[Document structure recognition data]
+===+

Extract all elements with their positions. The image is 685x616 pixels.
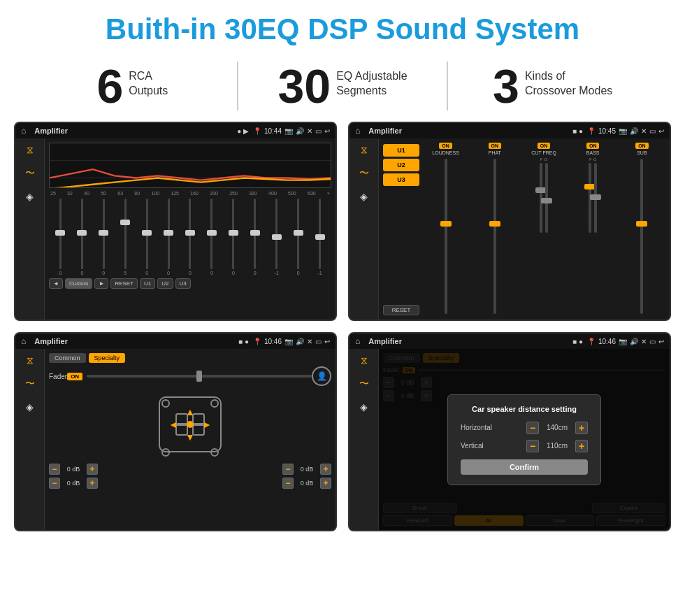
nav-down-arrow[interactable]: ▼ — [185, 431, 195, 443]
crossover-channels: ON LOUDNESS ON PHAT — [422, 143, 665, 315]
loudness-slider[interactable] — [422, 157, 469, 315]
u1-preset[interactable]: U1 — [383, 144, 419, 157]
center-dot — [187, 421, 194, 428]
freq-more: » — [327, 191, 330, 196]
time-3: 10:46 — [264, 338, 282, 345]
u1-button[interactable]: U1 — [140, 278, 155, 289]
eq-slider-6[interactable]: 0 — [180, 199, 201, 275]
u3-preset[interactable]: U3 — [383, 173, 419, 186]
db-minus-rl[interactable]: − — [49, 478, 60, 489]
fader-on-badge[interactable]: ON — [67, 373, 82, 380]
eq-slider-9[interactable]: 0 — [245, 199, 265, 275]
speaker-fr — [210, 399, 219, 408]
db-minus-rr[interactable]: − — [282, 478, 294, 489]
eq-slider-10[interactable]: -1 — [266, 199, 287, 275]
sidebar-wave-icon-3[interactable]: 〜 — [25, 378, 35, 390]
eq-slider-4[interactable]: 0 — [137, 199, 157, 275]
db-plus-fr[interactable]: + — [320, 464, 331, 475]
loudness-on[interactable]: ON — [439, 143, 452, 149]
settings-icon[interactable]: 👤 — [312, 366, 331, 386]
battery-icon-1: ▭ — [315, 127, 322, 135]
sidebar-speaker-icon[interactable]: ◈ — [26, 191, 34, 202]
stat-crossover-number: 3 — [493, 62, 519, 110]
horizontal-plus[interactable]: + — [575, 422, 588, 434]
bass-slider[interactable]: F G — [570, 157, 616, 315]
db-row-fl: − 0 dB + — [49, 464, 98, 475]
channel-bass: ON BASS F G — [570, 143, 616, 315]
db-minus-fr[interactable]: − — [282, 464, 294, 475]
cutfreq-slider[interactable]: F G — [520, 157, 567, 315]
db-plus-rl[interactable]: + — [87, 478, 98, 489]
db-val-fl: 0 dB — [63, 466, 84, 473]
u2-preset[interactable]: U2 — [383, 159, 419, 171]
crossover-presets: U1 U2 U3 RESET — [383, 143, 419, 315]
phat-on[interactable]: ON — [489, 143, 502, 149]
app-name-3: Amplifier — [34, 337, 234, 345]
sidebar-eq-icon-4[interactable]: ⧖ — [361, 354, 368, 366]
eq-slider-2[interactable]: 0 — [94, 199, 114, 275]
next-button[interactable]: ► — [94, 278, 108, 289]
sidebar-eq-icon-3[interactable]: ⧖ — [27, 354, 34, 366]
db-plus-fl[interactable]: + — [87, 464, 98, 475]
eq-slider-5[interactable]: 0 — [159, 199, 179, 275]
preset-custom[interactable]: Custom — [65, 278, 93, 289]
u2-button[interactable]: U2 — [157, 278, 173, 289]
back-icon-3[interactable]: ↩ — [324, 338, 330, 345]
reset-button[interactable]: RESET — [110, 278, 138, 289]
u3-button[interactable]: U3 — [175, 278, 191, 289]
horizontal-minus[interactable]: − — [526, 422, 539, 434]
nav-right-arrow[interactable]: ► — [202, 419, 212, 430]
freq-125: 125 — [171, 191, 179, 196]
sub-slider[interactable] — [619, 157, 665, 315]
crossover-reset[interactable]: RESET — [383, 305, 419, 315]
sidebar-speaker-icon-2[interactable]: ◈ — [360, 191, 368, 202]
sidebar-wave-icon[interactable]: 〜 — [25, 167, 35, 180]
tab-specialty[interactable]: Specialty — [89, 353, 126, 363]
page-header: Buith-in 30EQ DSP Sound System — [0, 0, 685, 53]
vertical-minus[interactable]: − — [526, 440, 539, 452]
sub-on[interactable]: ON — [635, 143, 649, 149]
sidebar-speaker-icon-3[interactable]: ◈ — [26, 401, 34, 413]
eq-slider-3[interactable]: 5 — [115, 199, 136, 275]
vertical-value: 110cm — [543, 442, 571, 450]
sidebar-speaker-icon-4[interactable]: ◈ — [360, 401, 368, 413]
battery-icon-3: ▭ — [315, 338, 322, 345]
eq-slider-8[interactable]: 0 — [223, 199, 243, 275]
back-icon-1[interactable]: ↩ — [324, 127, 330, 135]
tab-common[interactable]: Common — [49, 353, 86, 363]
phat-slider[interactable] — [471, 157, 518, 315]
eq-bottom-controls: ◄ Custom ► RESET U1 U2 U3 — [49, 278, 331, 289]
confirm-button[interactable]: Confirm — [461, 459, 588, 475]
sidebar-wave-icon-4[interactable]: 〜 — [359, 378, 369, 390]
cutfreq-on[interactable]: ON — [538, 143, 551, 149]
prev-button[interactable]: ◄ — [49, 278, 63, 289]
eq-slider-7[interactable]: 0 — [201, 199, 222, 275]
vertical-plus[interactable]: + — [575, 440, 588, 452]
home-icon-2[interactable]: ⌂ — [355, 126, 360, 136]
bass-on[interactable]: ON — [586, 143, 600, 149]
status-icons-3: 📍 10:46 📷 🔊 ✕ ▭ ↩ — [253, 338, 330, 345]
back-icon-2[interactable]: ↩ — [658, 127, 664, 135]
sidebar-wave-icon-2[interactable]: 〜 — [359, 167, 369, 180]
eq-slider-0[interactable]: 0 — [50, 199, 71, 275]
location-icon-2: 📍 — [587, 127, 596, 135]
db-minus-fl[interactable]: − — [49, 464, 60, 475]
nav-up-arrow[interactable]: ▲ — [185, 406, 195, 417]
dialog-vertical-row: Vertical − 110cm + — [461, 440, 588, 452]
db-plus-rr[interactable]: + — [320, 478, 331, 489]
back-icon-4[interactable]: ↩ — [658, 338, 664, 345]
eq-slider-12[interactable]: -1 — [310, 199, 330, 275]
nav-left-arrow[interactable]: ◄ — [168, 419, 178, 430]
status-bar-2: ⌂ Amplifier ■ ● 📍 10:45 📷 🔊 ✕ ▭ ↩ — [349, 123, 670, 138]
home-icon-1[interactable]: ⌂ — [21, 126, 26, 136]
eq-slider-1[interactable]: 0 — [72, 199, 92, 275]
home-icon-4[interactable]: ⌂ — [355, 336, 360, 346]
x-icon-4: ✕ — [641, 338, 647, 345]
screen1-sidebar: ⧖ 〜 ◈ — [15, 138, 45, 320]
freq-50: 50 — [101, 191, 106, 196]
sidebar-eq-icon-2[interactable]: ⧖ — [361, 144, 368, 156]
eq-slider-11[interactable]: 0 — [288, 199, 308, 275]
home-icon-3[interactable]: ⌂ — [21, 336, 26, 346]
sidebar-eq-icon[interactable]: ⧖ — [27, 144, 34, 156]
location-icon-3: 📍 — [253, 338, 261, 345]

+===+

* Task details
Filter by the word "minus": copy every line of the data that holds it.

* Finished exercise
db-minus-rl[interactable]: − — [49, 478, 60, 489]
db-minus-rr[interactable]: − — [282, 478, 294, 489]
db-minus-fr[interactable]: − — [282, 464, 294, 475]
horizontal-minus[interactable]: − — [526, 422, 539, 434]
vertical-minus[interactable]: − — [526, 440, 539, 452]
db-minus-fl[interactable]: − — [49, 464, 60, 475]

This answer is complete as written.